## [About this task]
What is needed is a word-for-word copy of every record below, minus the pictures.

## [Dataset excerpts]
▼
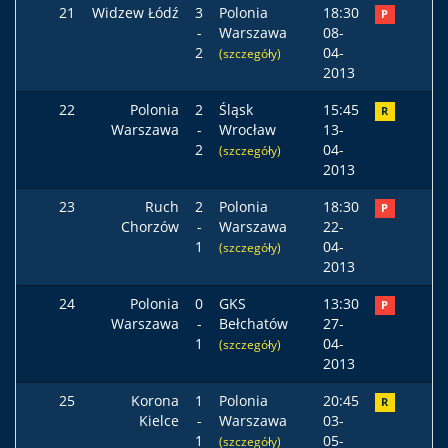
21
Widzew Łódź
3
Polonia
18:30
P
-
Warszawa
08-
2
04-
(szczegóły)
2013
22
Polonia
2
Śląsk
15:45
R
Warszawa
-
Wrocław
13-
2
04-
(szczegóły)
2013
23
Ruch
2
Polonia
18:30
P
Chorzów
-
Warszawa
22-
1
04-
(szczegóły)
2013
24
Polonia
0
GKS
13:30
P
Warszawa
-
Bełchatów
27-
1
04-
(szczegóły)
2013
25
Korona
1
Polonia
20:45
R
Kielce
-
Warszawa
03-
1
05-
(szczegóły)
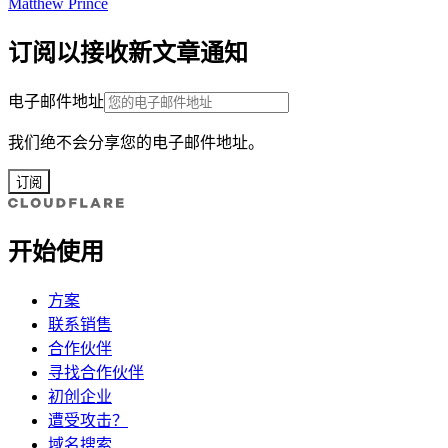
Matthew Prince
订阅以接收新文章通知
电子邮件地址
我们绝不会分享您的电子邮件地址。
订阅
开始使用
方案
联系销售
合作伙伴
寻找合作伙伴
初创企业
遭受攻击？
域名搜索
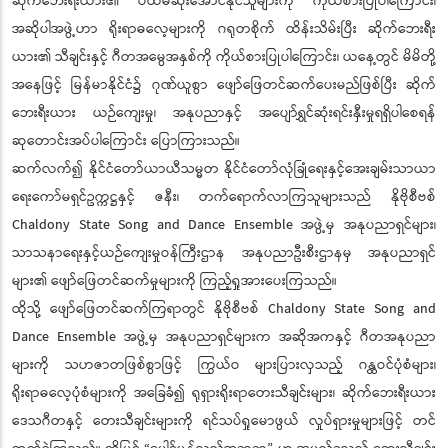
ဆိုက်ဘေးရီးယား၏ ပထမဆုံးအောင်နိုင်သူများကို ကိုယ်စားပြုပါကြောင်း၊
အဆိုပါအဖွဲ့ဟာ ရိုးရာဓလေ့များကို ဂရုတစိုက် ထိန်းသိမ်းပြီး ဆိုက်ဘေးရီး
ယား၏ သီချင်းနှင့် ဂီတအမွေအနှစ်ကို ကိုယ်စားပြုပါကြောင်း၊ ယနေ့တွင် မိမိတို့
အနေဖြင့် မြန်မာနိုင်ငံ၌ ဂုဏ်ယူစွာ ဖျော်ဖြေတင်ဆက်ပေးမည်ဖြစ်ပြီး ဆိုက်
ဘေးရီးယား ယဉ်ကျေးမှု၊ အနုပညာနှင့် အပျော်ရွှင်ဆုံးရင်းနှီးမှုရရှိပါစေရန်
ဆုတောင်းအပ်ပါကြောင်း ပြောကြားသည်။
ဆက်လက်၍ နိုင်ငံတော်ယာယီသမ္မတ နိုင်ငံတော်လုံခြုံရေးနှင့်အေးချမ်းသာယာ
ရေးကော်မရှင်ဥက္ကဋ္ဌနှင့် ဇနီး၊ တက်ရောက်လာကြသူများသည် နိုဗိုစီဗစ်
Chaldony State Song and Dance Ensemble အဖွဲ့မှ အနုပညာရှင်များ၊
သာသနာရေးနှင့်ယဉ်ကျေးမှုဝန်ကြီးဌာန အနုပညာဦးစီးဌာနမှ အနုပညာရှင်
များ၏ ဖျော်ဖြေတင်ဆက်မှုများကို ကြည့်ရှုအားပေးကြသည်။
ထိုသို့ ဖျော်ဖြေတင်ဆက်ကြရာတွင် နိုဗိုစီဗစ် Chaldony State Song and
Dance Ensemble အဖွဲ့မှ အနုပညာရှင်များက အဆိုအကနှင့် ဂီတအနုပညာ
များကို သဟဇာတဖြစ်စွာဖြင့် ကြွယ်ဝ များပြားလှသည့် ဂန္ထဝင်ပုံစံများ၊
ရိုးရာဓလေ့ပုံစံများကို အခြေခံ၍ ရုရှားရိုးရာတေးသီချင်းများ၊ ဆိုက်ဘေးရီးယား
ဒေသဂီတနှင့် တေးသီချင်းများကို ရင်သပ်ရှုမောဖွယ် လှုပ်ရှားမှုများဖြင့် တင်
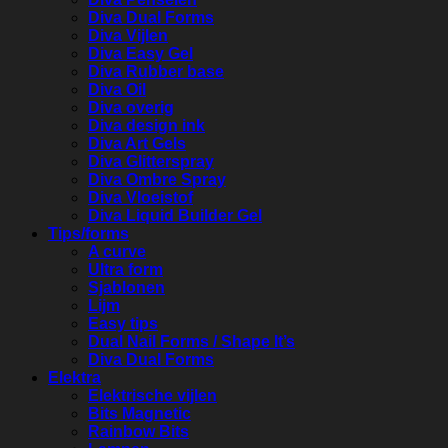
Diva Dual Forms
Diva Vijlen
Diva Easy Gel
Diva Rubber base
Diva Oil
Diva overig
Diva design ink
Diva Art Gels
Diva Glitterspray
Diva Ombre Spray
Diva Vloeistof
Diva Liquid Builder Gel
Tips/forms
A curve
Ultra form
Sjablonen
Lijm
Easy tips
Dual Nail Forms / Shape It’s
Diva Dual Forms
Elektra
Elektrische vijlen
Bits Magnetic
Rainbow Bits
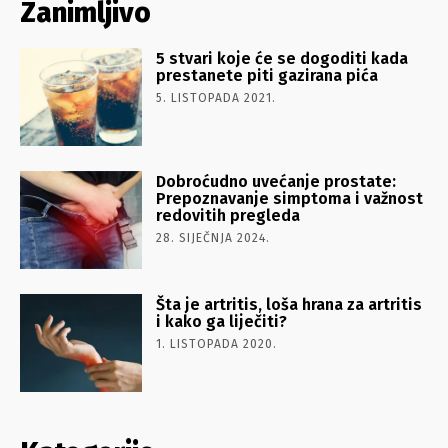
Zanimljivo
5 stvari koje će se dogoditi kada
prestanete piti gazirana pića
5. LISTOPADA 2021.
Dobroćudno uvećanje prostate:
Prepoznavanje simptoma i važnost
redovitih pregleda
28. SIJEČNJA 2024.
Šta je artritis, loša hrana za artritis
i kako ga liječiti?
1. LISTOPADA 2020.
▲
## [Solution to this exercise]
21
Widzew Łódź
3
Polonia
18:30
P
-
Warszawa
08-
2
04-
(szczegóły)
2013
22
Polonia
2
Śląsk
15:45
R
Warszawa
-
Wrocław
13-
2
04-
(szczegóły)
2013
23
Ruch
2
Polonia
18:30
P
Chorzów
-
Warszawa
22-
1
04-
(szczegóły)
2013
24
Polonia
0
GKS
13:30
P
Warszawa
-
Bełchatów
27-
1
04-
(szczegóły)
2013
25
Korona
1
Polonia
20:45
R
Kielce
-
Warszawa
03-
1
05-
(szczegóły)
Matthew Prince
订阅以接收新文章通知
电子邮件地址
我们绝不会分享您的电子邮件地址。
订阅
开始使用
方案
联系销售
合作伙伴
寻找合作伙伴
初创企业
遭受攻击？
域名搜索
ဆိုက်ဘေးရီးယား၏ ပထမဆုံးအောင်နိုင်သူများကို ကိုယ်စားပြုပါကြောင်း၊
အဆိုပါအဖွဲ့ဟာ ရိုးရာဓလေ့များကို ဂရုတစိုက် ထိန်းသိမ်းပြီး ဆိုက်ဘေးရီး
ယား၏ သီချင်းနှင့် ဂီတအမွေအနှစ်ကို ကိုယ်စားပြုပါကြောင်း၊ ယနေ့တွင် မိမိတို့
အနေဖြင့် မြန်မာနိုင်ငံ၌ ဂုဏ်ယူစွာ ဖျော်ဖြေတင်ဆက်ပေးမည်ဖြစ်ပြီး ဆိုက်
ဘေးရီးယား ယဉ်ကျေးမှု၊ အနုပညာနှင့် အပျော်ရွှင်ဆုံးရင်းနှီးမှုရရှိပါစေရန်
ဆုတောင်းအပ်ပါကြောင်း ပြောကြားသည်။
ဆက်လက်၍ နိုင်ငံတော်ယာယီသမ္မတ နိုင်ငံတော်လုံခြုံရေးနှင့်အေးချမ်းသာယာ
ရေးကော်မရှင်ဥက္ကဋ္ဌနှင့် ဇနီး၊ တက်ရောက်လာကြသူများသည် နိုဗိုစီဗစ်
Chaldony State Song and Dance Ensemble အဖွဲ့မှ အနုပညာရှင်များ၊
သာသနာရေးနှင့်ယဉ်ကျေးမှုဝန်ကြီးဌာန အနုပညာဦးစီးဌာနမှ အနုပညာရှင်
များ၏ ဖျော်ဖြေတင်ဆက်မှုများကို ကြည့်ရှုအားပေးကြသည်။
ထိုသို့ ဖျော်ဖြေတင်ဆက်ကြရာတွင် နိုဗိုစီဗစ် Chaldony State Song and
Dance Ensemble အဖွဲ့မှ အနုပညာရှင်များက အဆိုအကနှင့် ဂီတအနုပညာ
များကို သဟဇာတဖြစ်စွာဖြင့် ကြွယ်ဝ များပြားလှသည့် ဂန္ထဝင်ပုံစံများ၊
ရိုးရာဓလေ့ပုံစံများကို အခြေခံ၍ ရုရှားရိုးရာတေးသီချင်းများ၊ ဆိုက်ဘေးရီးယား
ဒေသဂီတနှင့် တေးသီချင်းများကို ရင်သပ်ရှုမောဖွယ် လှုပ်ရှားမှုများဖြင့် တင်
Diva Dual Forms
Diva Vijlen
Diva Easy Gel
Diva Rubber base
Diva Oil
Diva overig
Diva design ink
Diva Art Gels
Diva Glitterspray
Diva Ombre Spray
Diva Vloeistof
Diva Liquid Builder Gel
Tips/forms
A curve
Ultra form
Sjablonen
Lijm
Easy tips
Dual Nail Forms / Shape It’s
Diva Dual Forms
Elektra
Elektrische vijlen
Bits Magnetic
Rainbow Bits
Zanimljivo
5 stvari koje će se dogoditi kada
prestanete piti gazirana pića
5. LISTOPADA 2021.
Dobroćudno uvećanje prostate:
Prepoznavanje simptoma i važnost
redovitih pregleda
28. SIJEČNJA 2024.
Šta je artritis, loša hrana za artritis
i kako ga liječiti?
1. LISTOPADA 2020.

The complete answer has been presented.